Em conversa com Marc Maron para o podcast WTF, Noah Baumbach diz ter-se inspirado no avô paterno Harold, um pintor “que conseguiu sempre escapar-se ao sucesso”, ao criar a personagem de Danny Meyerowitz, o escultor interpretado por Dustin Hoffman em The Meyerowitz Stories (New and Selected) (2017). Ao que parece, Noah foi ensinado, desde tenra idade, a venerar a obra de Harold, cuja genialidade passava ao lado de quase todas as pessoas que não se chamavam Baumbach.
Vendo-se sem a parceira criativa dos seus dois filmes mais interessantes dos últimos tempos – Frances Ha (2012) e Mistress America (Mistress America – Quase Irmãs, 2015), co-escritos com Greta Gerwig, lançadíssima numa carreira a solo como realizadora -, Baumbach regressa a um tema que conhece bem: o ajuste de contas com um membro da sua família. Depois do pai [The Squid and the Whale (A Lula e a Baleia, 2005)] e da mãe [Margot at the Wedding (Margot e o Casamento, 2007)], vira-se agora para o avô. Ou este talvez seja apenas um pretexto para voltar a falar das desilusões, mal-entendidos e demais falhanços nas relações entre pais e filhos.

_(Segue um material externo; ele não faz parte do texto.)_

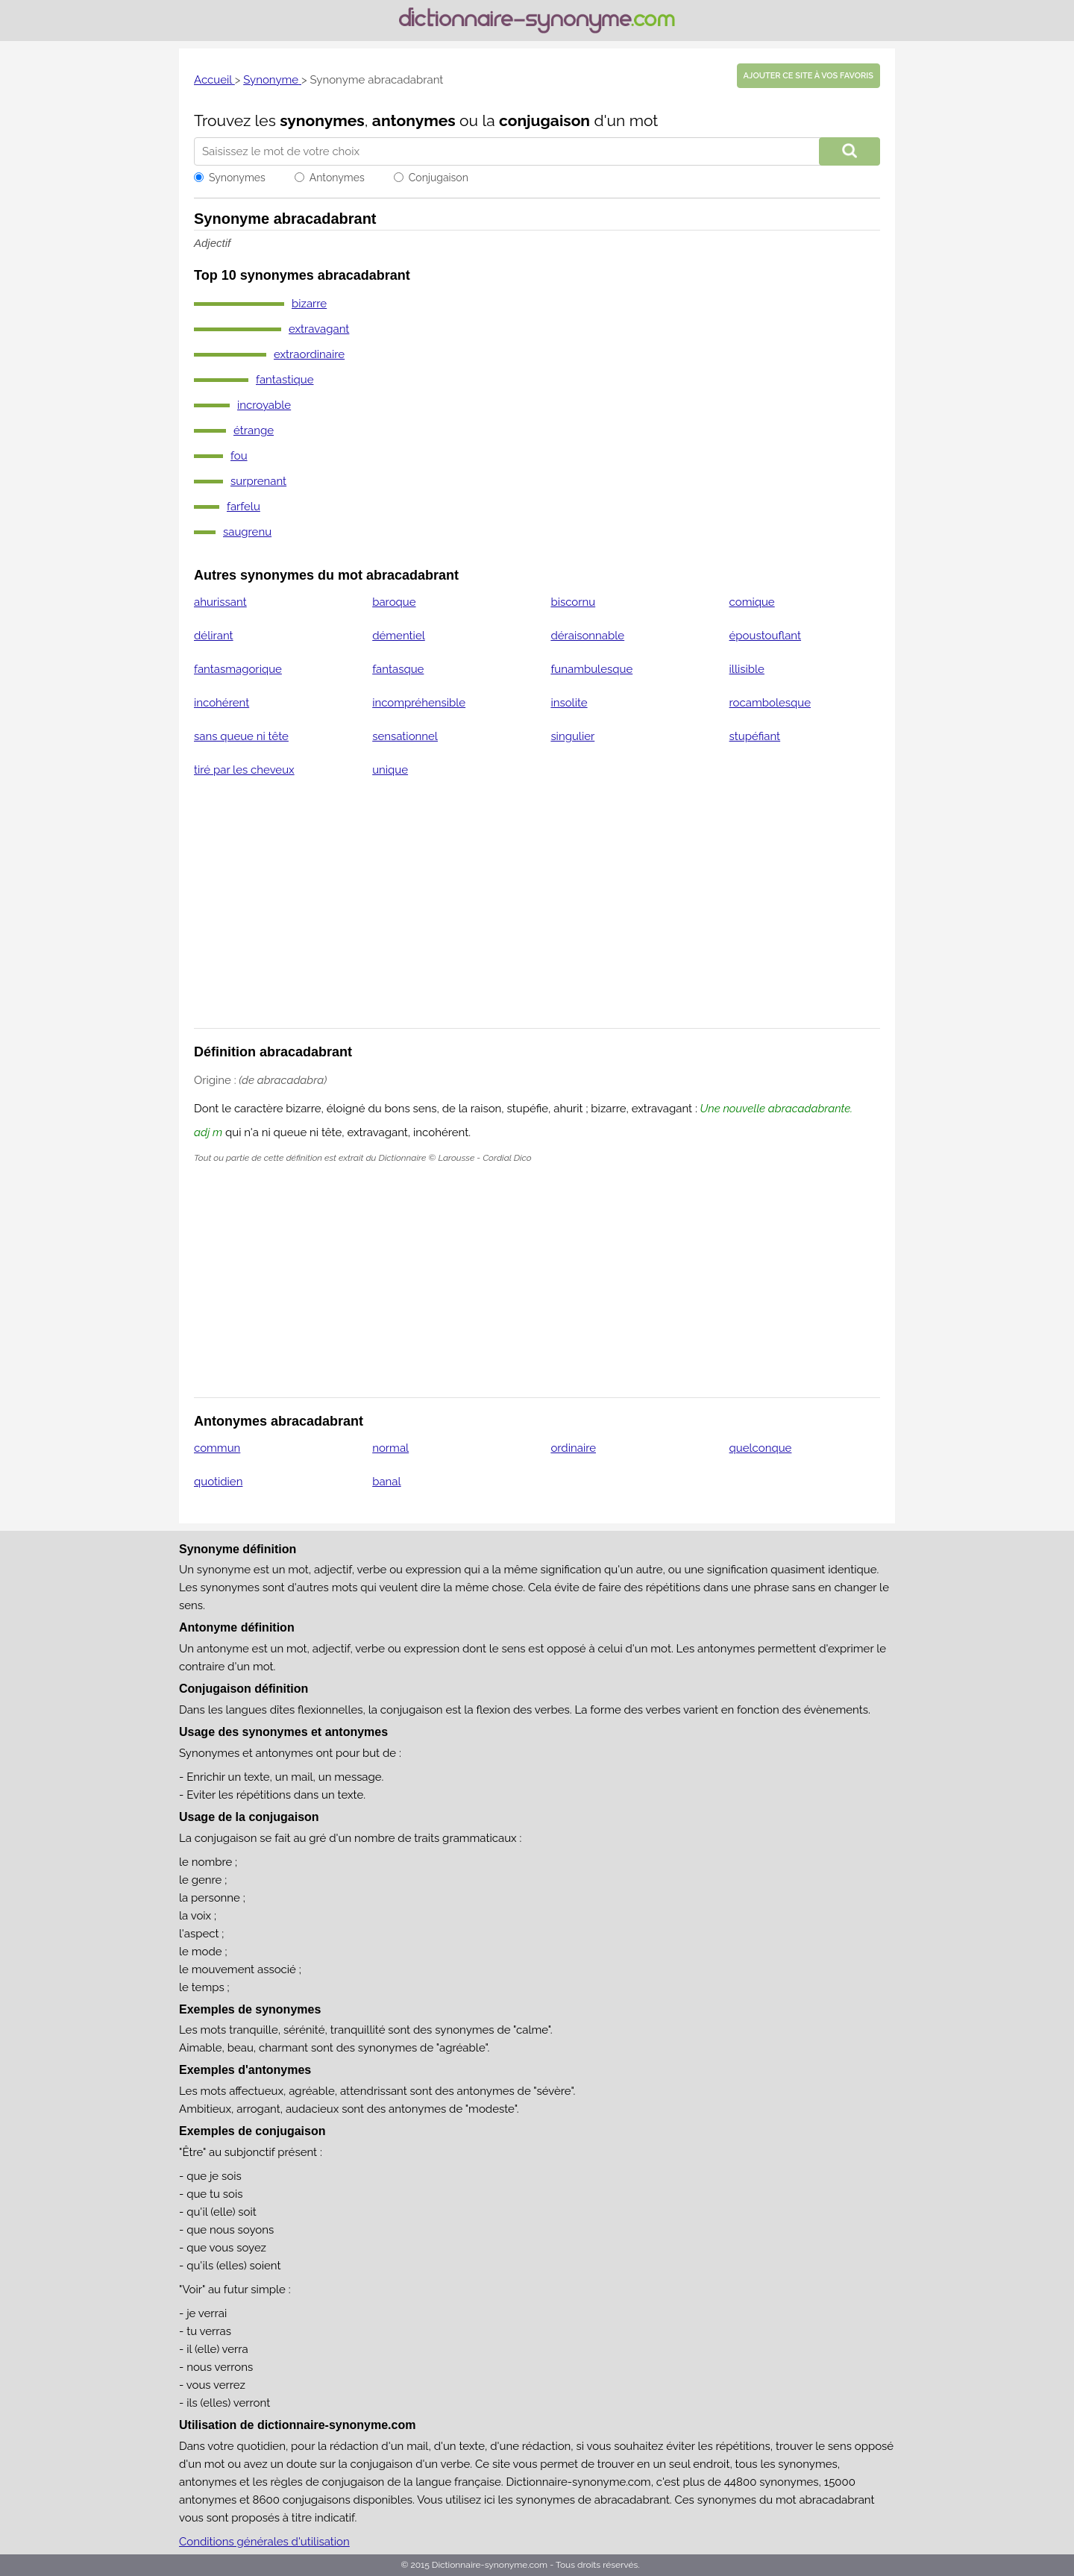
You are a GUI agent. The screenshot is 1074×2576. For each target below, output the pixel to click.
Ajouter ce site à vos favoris (808, 76)
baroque (393, 602)
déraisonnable (587, 635)
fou (239, 456)
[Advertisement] (537, 912)
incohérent (221, 702)
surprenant (258, 481)
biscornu (572, 602)
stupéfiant (755, 736)
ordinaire (573, 1448)
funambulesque (591, 669)
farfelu (243, 506)
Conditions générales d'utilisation (264, 2541)
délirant (213, 635)
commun (217, 1448)
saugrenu (247, 532)
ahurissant (220, 602)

A maior diferença de The Meyerowitz Stories em relação aos filmes anteriores é o destaque dado aos irmãos perdidos na escuridão da enorme sombra projectada pela figura patriarcal do grande artista incompreendido.

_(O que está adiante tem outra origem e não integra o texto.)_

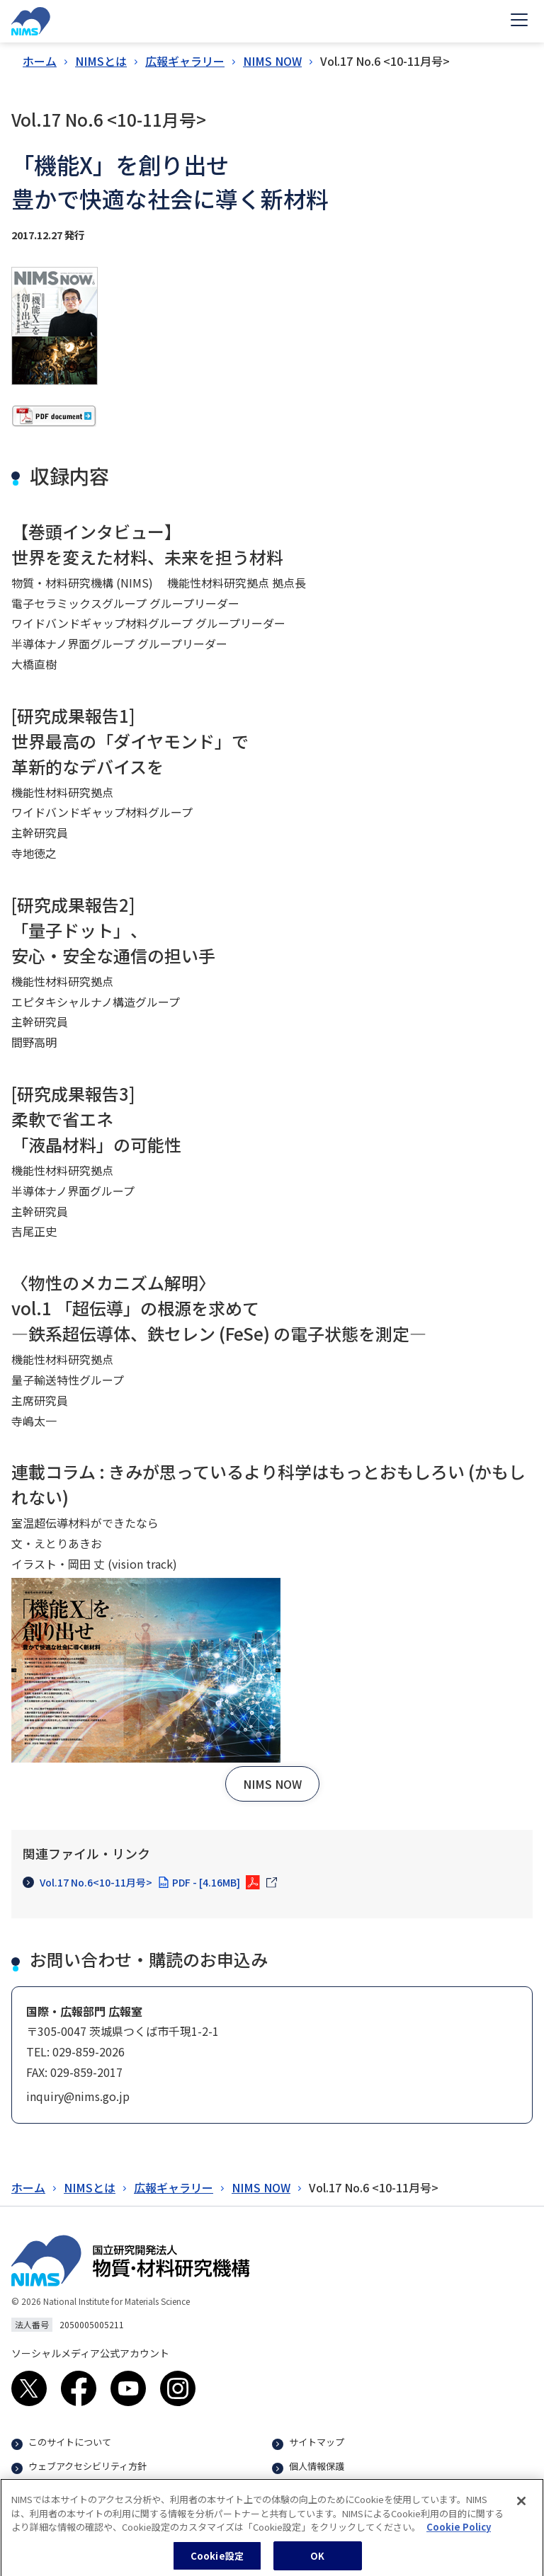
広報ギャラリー (185, 60)
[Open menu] (519, 21)
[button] (272, 1784)
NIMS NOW (272, 60)
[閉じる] (521, 2507)
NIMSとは (101, 60)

The Meyerowitz Stories é uma espécie de The Royal Tenenbaums sem os enquadramentos perfeitos, a estetização da depressão e as canções escolhidas a dedo do filme de Wes Anderson.

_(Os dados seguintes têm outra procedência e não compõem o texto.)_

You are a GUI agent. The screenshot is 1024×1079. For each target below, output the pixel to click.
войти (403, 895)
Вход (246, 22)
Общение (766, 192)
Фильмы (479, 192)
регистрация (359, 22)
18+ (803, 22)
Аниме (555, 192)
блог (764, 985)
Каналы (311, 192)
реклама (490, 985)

Demonstrando mais uma vez a perícia na escolha de actores, Noah Baumbach recruta à comédia esparvoada Ben Stiller e Adam Sandler (cuja presença surpreenderá somente aqueles que se esqueceram dos filmes de Paul Thomas Anderson, James L. Brooks e Judd Apatow em que participou) e resgata a espantosa Elizabeth Marvel ao anonimato dos papéis secundários televisivos. Os três compõem a desirmanada prole Meyerowitz: o mais novo, que “escapou” para Los Angeles, bem sucedido, endinheirado; o mais velho, divorciado, músico falhado que dedicou boa parte da vida adulta a tomar conta da filha; a irmã, apagadíssima, quase sempre deixada num canto, esquecida. A prole reúne de novo à volta do leito do pai negligente, invejoso, narcisista e egocêntrico, hospitalizado num estado aparentemente terminal. Para completar o ramalhete, o realizador nova-iorquino recupera ainda actores incompreensivelmente desaparecidos do cinema norte-americano: Candice Bergen, Judd Hirsch, Emma Thompson, até Dustin Hoffman.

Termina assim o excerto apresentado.